Biblical scholars have long argued that the Dead Sea Scrolls were the work of an ascetic and celibate Jewish community known as the Essenes, which flourished in the 1st century A.D. in the scorching desert canyons near the Dead Sea. Now a prominent Israeli scholar, Rachel Elior, disputes that the Essenes ever existed at all — a claim that has shaken the bedrock of biblical scholarship.

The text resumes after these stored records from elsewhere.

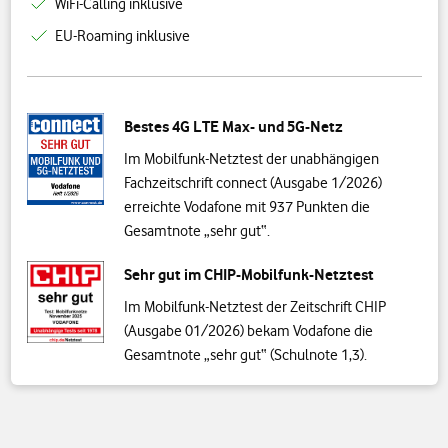
WiFi-Calling inklusive
EU-Roaming inklusive
Bestes 4G LTE Max- und 5G-Netz
Im Mobilfunk-Netztest der unabhängigen
Fachzeitschrift connect (Ausgabe 1/2026)
erreichte Vodafone mit 937 Punkten die
Gesamtnote „sehr gut“.
Sehr gut im CHIP-Mobilfunk-Netztest
Im Mobilfunk-Netztest der Zeitschrift CHIP
(Ausgabe 01/2026) bekam Vodafone die
Gesamtnote „sehr gut“ (Schulnote 1,3).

Elior, who teaches Jewish mysticism at Jerusalem's Hebrew University, claims that the Essenes were a fabrication by the 1st century A.D. Jewish-Roman historian Flavius Josephus and that his faulty reporting was passed on as fact throughout the centuries. As Elior explains, the Essenes make no mention of themselves in the 900 scrolls found by a Bedouin shepherd in 1947 in the caves of Qumran, near the Dead Sea. "Sixty years of research have been wasted trying to find the Essenes in the scrolls," Elior tells TIME. "But they didn't exist. This is legend on a legend."
Elior contends that Josephus, a former Jewish priest who wrote his history while being held captive in Rome, "wanted to explain to the Romans that the Jews weren't all losers and traitors, that there were many exceptional Jews of religious devotion and heroism. You might say it was the first rebuttal to anti-Semitic literature." She adds, "He was probably inspired by the Spartans. For the Romans, the Spartans were the highest ideal of human behavior, and Josephus wanted to portray Jews who were like the Spartans in their ideals and high virtue."